体験者の語り1 男性 70歳(昭和20年3月生)聞き取り日:平成27年5月28日

  わしが小学校1年ぐらいのときや。藤尾川に土砂が溜まって水が溢れて、道が川になって流れてた。上流から、少し下流の普門寺まで歩けへんようになって。

体験者の語り2 男性 74歳(昭和16年8月生)聞き取り日:平成27年5月28日

 今の藤尾自治会館の前、普門寺のところで、川が直角に曲がってて、ここに流木が曲がりきらんと詰まった。それで水が溢れて、道を水が流れて。
 その当時は道は舗装してないから、水の勢いでこのあたりの道はものすごく掘れた。私が小さいときや。
 その頃やし、通行は歩いてやから、どんななってても行けるけど、ひどいもんできつう穴が開いて。水があふれて、川か道かわからへんし。
 この時から数えて72年目(平成25年)に、うちはまた、同じ流域で同じ被害に遭ってるんや。

石居(いしずえ) 昭和28年9月台風13号

位置図
位置図

【この調査は、関西大学環境都市工学部マネジメント研究室と協働で行いました】

 住民の方たちの体験から、「地域の特性」「昭和28年多羅尾豪雨の水害」「昭和28年台風13号の水害」「昭和57年の水害」「平成25年台風18号の水害」をマップにまとめてあります。

【石居の概要】

・大戸川を挟んで、右岸は現在の石居1丁目と3丁目。山地から大戸川への坂地で、集落の地盤標高は付近の集落より高い。
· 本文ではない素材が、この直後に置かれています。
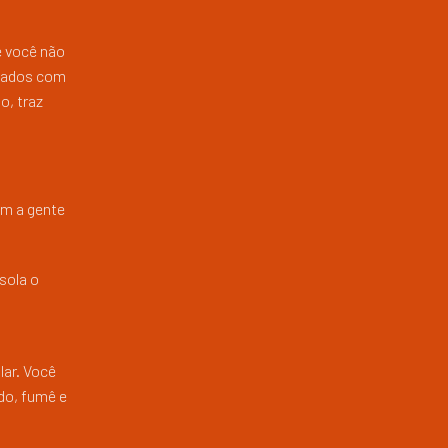
e você não
icados com
o, traz
em a gente
sola o
lar. Você
do, fumê e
坂の下付近は、大戸川が増水したら溢れやすい。

・左岸は現在の石居2丁目。平地で田地。住居はない。大雨が降って大戸川の水位が上昇すると、農業用排水路である古川に集まった多量の水が排出できなくなるため、梅雨の頃など、浸水しやすい。

【台風の状況】

 多羅尾豪雨よりひと月後、記録破りの大暴風雨の襲来で、県内の各河川は8月の水害復旧工事の完成を見る間もなく、再び随所で氾濫・決壊。

 田上地区での降雨量は、多羅尾豪雨の時よりも多く、石居で記憶されている水害の中では、平成25年以前では最大。

【台風の被害】

・朝方、住民による左岸堤防警戒の中、決壊した。

・大戸川左岸の羽栗橋より約50m下流の白山神社(現:森1丁目)あたりの堤防が決壊し、その洪水が石居の田地に押し寄せて、数m冠水。その洪水と大戸川本流の両方向からの水位上昇により、石居橋上流側の、大戸川左岸堤防70~80mほどが決壊し、白山神社付近の決壊箇所からの水が、大戸川本川に戻った。

・左岸石居橋たもとで大戸川に流れ込む古川に、多量の水が流れ込んだ影響により、古川沿岸の田地が崩れ、削られた。

・水が引いた後、左岸沿いの田地には、40~50cmの土砂が堆積していた。

・右岸の石居集落には被害はなかった。

【復旧活動】

・堤防決壊口の仮閉鎖・仮復旧には、田上地域全体から人夫が招集された。

・決壊口を塞ぐために、大戸川の流れの中に入り、かけや(大型の木づち)で板や杭を打ち込んだ。水流の中の難工事だったため、塞がるまでに半月かかった。

 当時はまだ重機がなかったため、大戸川左岸堤防沿いに線路を敷き、手押しのトロッコで土砂の運び出しを行った。

・初めて業者による土砂搬出が行われたが、その後もニコ(細かい泥。乾くと固くなり、除去が困難)が農地に残っていたため、住民らが総出で撤去し、次の田植えの時期になんとか間に合った。農地の復旧に、約半年かかった。

・こののち、水防団による水防活動が始まった。